As turkeys around the world that survived the Thanksgiving holiday breathe a gobble of relief, consumers take a big gulp as they wonder how they’ll do all, if any, holiday shopping. While it would be nice if a big fat man in red delivered our wish list for being good, we know unfortunately that’s not the case. So how do all the holiday gifts to straight to your door?

There are miracle delivery companies out there that will deliver the 13.7% rise in online sales from Cyber Monday. So what does it take for the U.S Post office, UPS and FedEx to handle millions of deliveries in December?

Well, with a 221,000 fleet the United State Post office will reach or exceed their 121 million gallons of diesel fuel used annually. They do after all; deliver to over 149 million residences. FedEx, with a prominent investment in hybrid vehicles that use bio fuel & reduce carbon footprint as noted by CleanFleetReport.com, has 48,000 vehicles. UPS, arguably the largest delivery company around, has over 100,000 vehicles which drive up a tally of over 2 Billion dollars a year alone in fleet fuel for the giant. That is one big fleet fuel cost. Sounds like these companies should have fuel management & fleet fuel planning on their mind at all times.
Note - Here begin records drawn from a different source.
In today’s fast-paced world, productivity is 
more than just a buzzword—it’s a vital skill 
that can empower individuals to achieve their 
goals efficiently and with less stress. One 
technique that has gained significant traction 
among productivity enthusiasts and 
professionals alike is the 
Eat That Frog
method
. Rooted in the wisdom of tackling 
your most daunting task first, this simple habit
The UPS fleet fuel savings plan is not based sole on a single plan; rather they implement many micro plans. These micro plans start with their fleet management company that helps ensure fleet fueling is properly procured. Another fuel management plan is designing delivery routes to best utilize the drivers time and reduce left turns, which wastes idling time , idiling which increases carbon footprints and fleet fuel usage. This alone will save UPS 3,000,000 gallons of fleet fuel. While that may not be a transaction it sure is one way to handle fuel management and a good fleet fuel program. They also implore ‘driver helpers’ in December, who will run off a package while the driver stays in the truck, this reduces the amount of time a truck will idle as well, more reduction of a carbon footprint.
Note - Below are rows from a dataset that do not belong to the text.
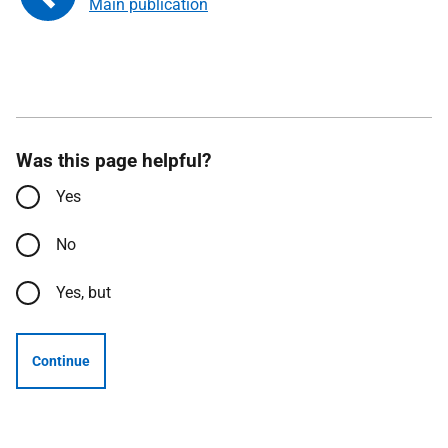
Main publication
Was this page helpful?
Yes
No
Yes, but
Continue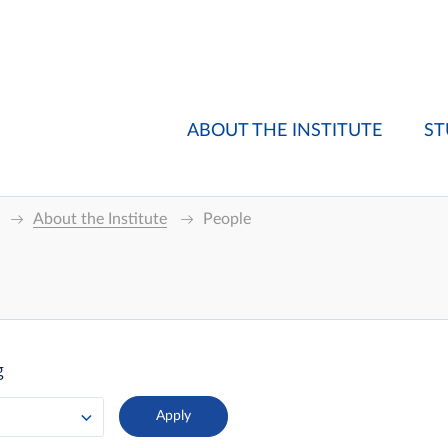
ABOUT THE INSTITUTE
ST
About the Institute
People
g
The drivers at these dedicated companies don’t get snow days (barring a State of Emergency in most cases), they run and walk in the rain, and they eat lunches in under 10 min and have late hours. Behind the trucks are thousands of other employees who sort the packages, ones who load the trucks, others to plan the routes. There are managers who run smooth operations and keep fuel management and employee concerns on the top of their ‘to do’ lists. Santa makes it look easy, his fuel planning program is carrots for the reindeer and his fuel management program is set.

So when it’s a late Saturday morning and you look out your window at the falling snow or rain with that cup of hot coffee in your hand and you see a large truck, be it brown or white, pull up to your home or a neighbors and a man or women jump out and run up (with a smile) to deliver a much anticipated package. Take a second to think about how much more it takes than one person, more than one collaboration, many fleet fuel driven miles to get that one single parcel to the door on time. I heard even Santa uses a fuel consultant to help him with his fuel management. Someone has to know how what the fuel price is for carrots and do a fuel audit on the carrots. Happy Holidays.